Interior Minister Habib el-Adly did not disclose where Moustafa Hamza, leader of the al-Gamaa al-Islamiyya militant group, had been extradited from, but last month an Egyptian security official and an Islamic activist said Hamza had been turned over by Iran.
But Iran has denied holding Hamza or returning him to Egyptian custody.
“We have received Moustafa Hamza and he will face a retrial as soon as possible,” el-Adly told reporters in Tunisia, the Middle East News Agency reported.
Egyptian authorities first arrested Hamza in 1981. He served three years in prison in the case of the 1981 assassination of former Egyptian President Anwar Sadat. On his release, he went to Afghanistan.
Egyptian courts since sentenced Hamza to three death sentences on charges of involvement in terrorist operations in Afghanistan in 1992 and in Sudan in 1995 and also for the attempt on the life of Mubarak during a 1995 visit to in Addis Ababa, Ethiopia .
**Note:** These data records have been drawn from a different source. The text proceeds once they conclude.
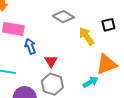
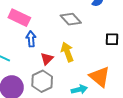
yellow arrow: (87, 36) -> (67, 52), moved
orange triangle: (107, 64) -> (100, 77), turned 45

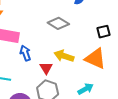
yellow arrow: (67, 52) -> (64, 56), turned -36
orange triangle: (100, 77) -> (95, 59), moved

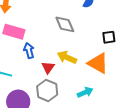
gray diamond: (58, 23) -> (65, 24), turned 30

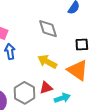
black square: (109, 37) -> (82, 44), moved
red triangle: (48, 67) -> (46, 88), moved, turned 32

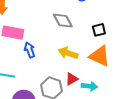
cyan arrow: (62, 98) -> (89, 86), turned 35

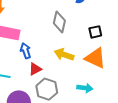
gray diamond: (63, 21) -> (59, 22), turned 40
red triangle: (72, 79) -> (35, 69), moved

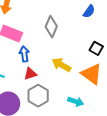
gray diamond: (59, 22) -> (51, 27), moved
black square: (95, 32) -> (96, 48), turned 32

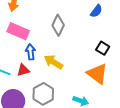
yellow arrow: (61, 65) -> (53, 62), moved
red triangle: (30, 74) -> (23, 70), moved

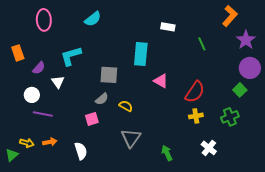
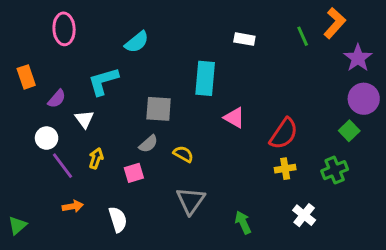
cyan semicircle: (93, 19) -> (137, 42), moved
green line: (202, 44) -> (303, 36), moved
purple line: (43, 114) -> (63, 166), turned 42
yellow arrow: (27, 143) -> (96, 158), moved, turned -88

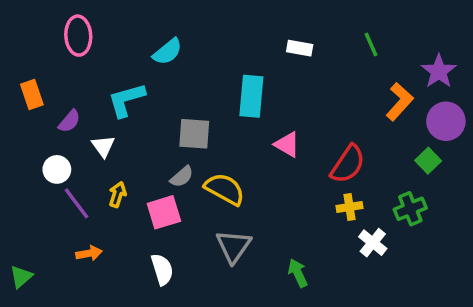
orange L-shape: (335, 23) -> (400, 102), moved
yellow semicircle: (183, 154) -> (225, 189), size x1.6
pink square: (134, 173) -> (164, 212), size x1.4
white cross: (304, 215) -> (373, 243), moved
white semicircle: (118, 219) -> (162, 269), moved

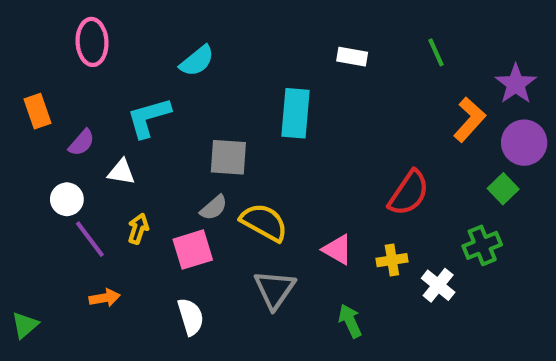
pink triangle: (287, 144) -> (337, 250), moved
white triangle: (103, 146) -> (121, 172), turned -45
yellow cross: (350, 207) -> (392, 260), moved

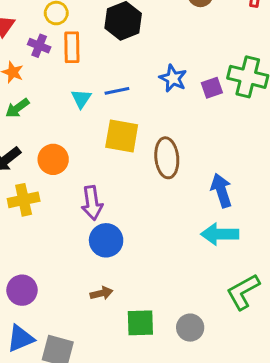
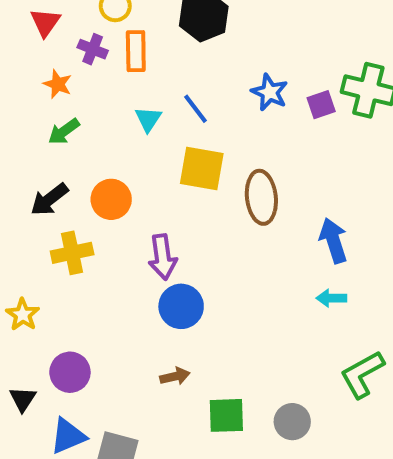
blue line: (117, 91) -> (196, 109), turned 65
cyan arrow: (220, 234) -> (331, 298), size x0.6

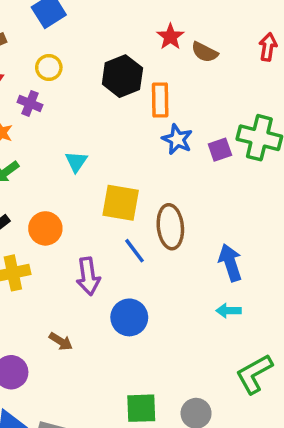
orange rectangle: (136, 51) -> (160, 100), moved
blue line: (196, 109) -> (134, 251), moved
blue circle: (181, 306) -> (129, 317), moved
brown arrow: (175, 376) -> (61, 341), moved, turned 45

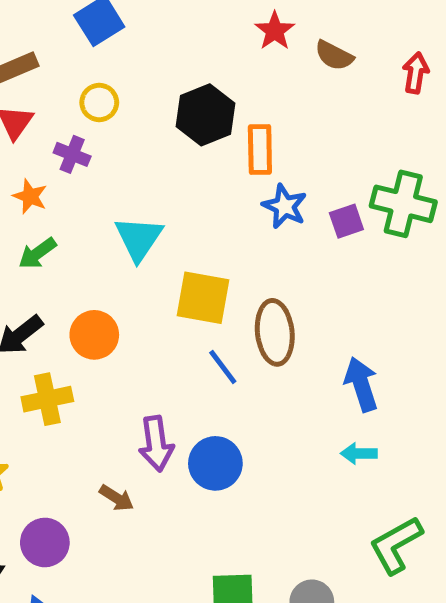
red star: (170, 37) -> (275, 31), moved
brown semicircle: (205, 52) -> (334, 56), moved
cyan triangle: (76, 162) -> (139, 238), size x1.5
purple arrow: (88, 276) -> (156, 444), moved

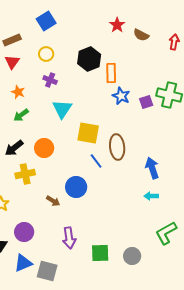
purple cross: (72, 154) -> (50, 80), moved
purple arrow: (156, 444) -> (69, 238), moved
blue circle: (215, 463) -> (76, 187), moved
brown arrow: (117, 498) -> (53, 201), moved

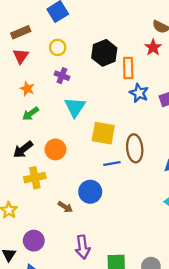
red star: (117, 25) -> (153, 47), moved
blue line: (96, 161) -> (112, 164), turned -63

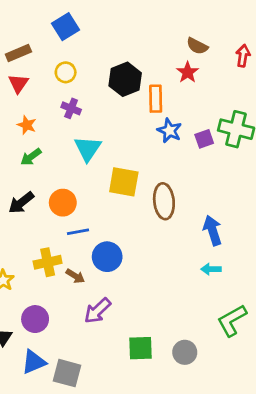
blue line: (112, 164) -> (78, 232), moved
yellow cross: (35, 178) -> (48, 262), moved
purple arrow: (83, 247) -> (97, 311), moved, turned 55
“He is from the very dangerous elements and getting to him is a success for the (Egyptian) security apparatus and good bilateral relations between Egypt and other countries,” he said without elaborating.
It had been widely believed that Hamza, 48, had been under house arrest in Iran since October 2003.
In 1996, Hamza’s name was on a list of the 14 “most dangerous, wanted Egyptians abroad.” He was allegedly in charge of his group’s military wing, which carried out anti-government attacks during the 1990s aimed at toppling Mubarak’s regime and replacing it with strict Islamic rule.
However, when al-Gamaa al-Islamiyya – or the Islamic Group – renounced violence in 1997, Hamza supported the decision and agreed two years later to halt all attacks inside and outside Egypt.